- _Exercise objective_
How many lines in the records below contain the string "Garage"? Answer with the number alone.

----- Records for the exercise

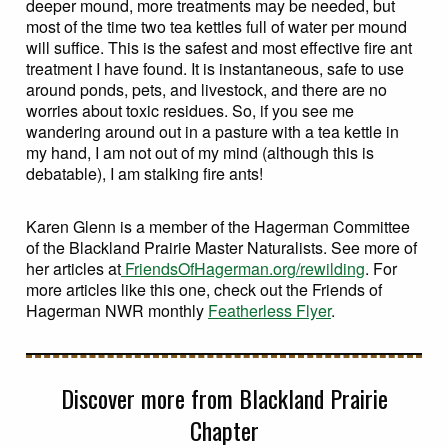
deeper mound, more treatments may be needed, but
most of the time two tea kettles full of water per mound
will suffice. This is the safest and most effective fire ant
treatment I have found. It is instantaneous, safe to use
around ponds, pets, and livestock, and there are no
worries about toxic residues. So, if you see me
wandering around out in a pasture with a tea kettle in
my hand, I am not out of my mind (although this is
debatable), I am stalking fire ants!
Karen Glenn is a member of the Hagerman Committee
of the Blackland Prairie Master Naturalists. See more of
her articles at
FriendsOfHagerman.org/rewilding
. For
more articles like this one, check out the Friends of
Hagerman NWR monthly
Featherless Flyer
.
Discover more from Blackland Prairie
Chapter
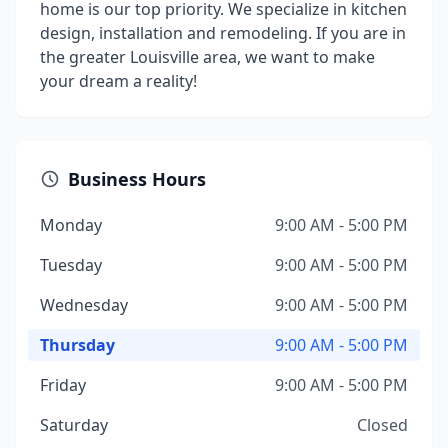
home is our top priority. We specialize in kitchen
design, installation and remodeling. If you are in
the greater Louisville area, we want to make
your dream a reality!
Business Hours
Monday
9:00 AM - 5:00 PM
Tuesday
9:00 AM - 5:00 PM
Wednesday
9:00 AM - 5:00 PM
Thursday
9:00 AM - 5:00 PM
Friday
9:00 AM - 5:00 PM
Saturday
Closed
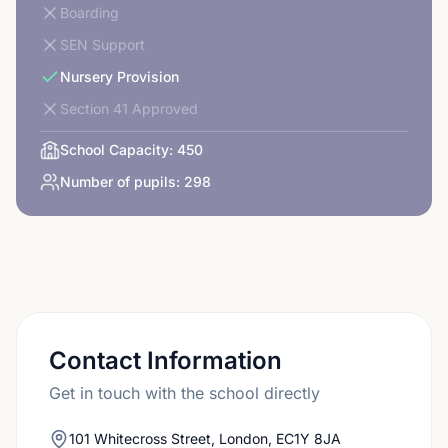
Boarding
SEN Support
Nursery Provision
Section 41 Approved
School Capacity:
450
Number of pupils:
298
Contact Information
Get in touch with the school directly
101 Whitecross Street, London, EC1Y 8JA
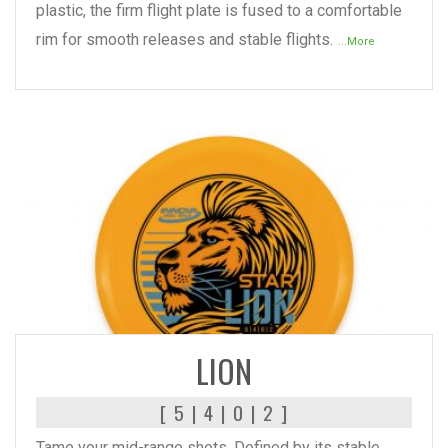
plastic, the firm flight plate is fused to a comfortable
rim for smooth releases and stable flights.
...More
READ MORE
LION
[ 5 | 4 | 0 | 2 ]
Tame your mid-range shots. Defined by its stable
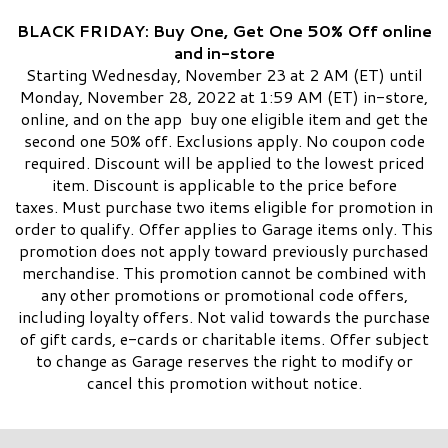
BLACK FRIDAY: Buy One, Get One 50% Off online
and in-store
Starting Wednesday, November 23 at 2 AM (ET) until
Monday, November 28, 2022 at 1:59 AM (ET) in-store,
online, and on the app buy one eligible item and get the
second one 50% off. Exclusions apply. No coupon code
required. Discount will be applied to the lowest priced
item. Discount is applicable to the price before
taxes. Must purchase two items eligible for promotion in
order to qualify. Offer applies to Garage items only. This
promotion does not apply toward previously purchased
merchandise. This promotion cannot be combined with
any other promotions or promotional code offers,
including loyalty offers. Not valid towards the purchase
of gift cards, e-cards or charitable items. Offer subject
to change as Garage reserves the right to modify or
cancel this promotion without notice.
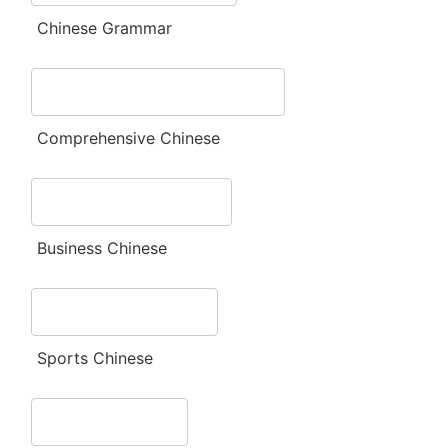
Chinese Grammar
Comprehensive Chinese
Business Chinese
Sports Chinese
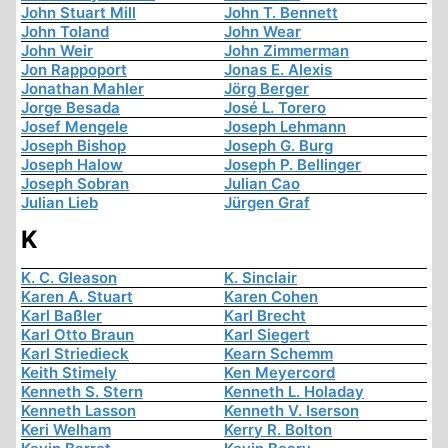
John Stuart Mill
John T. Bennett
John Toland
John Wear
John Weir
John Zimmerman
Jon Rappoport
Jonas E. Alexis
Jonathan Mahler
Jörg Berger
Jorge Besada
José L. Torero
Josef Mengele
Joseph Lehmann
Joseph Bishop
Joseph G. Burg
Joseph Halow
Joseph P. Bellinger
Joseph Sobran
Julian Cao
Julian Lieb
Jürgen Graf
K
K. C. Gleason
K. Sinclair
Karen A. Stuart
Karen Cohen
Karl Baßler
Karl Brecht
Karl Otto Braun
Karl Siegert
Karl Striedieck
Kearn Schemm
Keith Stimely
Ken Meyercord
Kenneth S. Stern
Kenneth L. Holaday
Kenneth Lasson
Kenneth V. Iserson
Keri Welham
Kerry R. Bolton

----------

- _Exercise solution_
2